[Transcribed page contents]
----------

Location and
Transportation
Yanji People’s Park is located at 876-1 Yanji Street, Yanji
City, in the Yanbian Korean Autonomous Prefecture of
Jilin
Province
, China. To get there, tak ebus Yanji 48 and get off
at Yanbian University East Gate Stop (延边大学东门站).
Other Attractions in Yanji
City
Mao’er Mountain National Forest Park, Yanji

----------

Activity: Each line of the data above containing the string "City" is to be copied.

Finished task:
City, in the Yanbian Korean Autonomous Prefecture of
City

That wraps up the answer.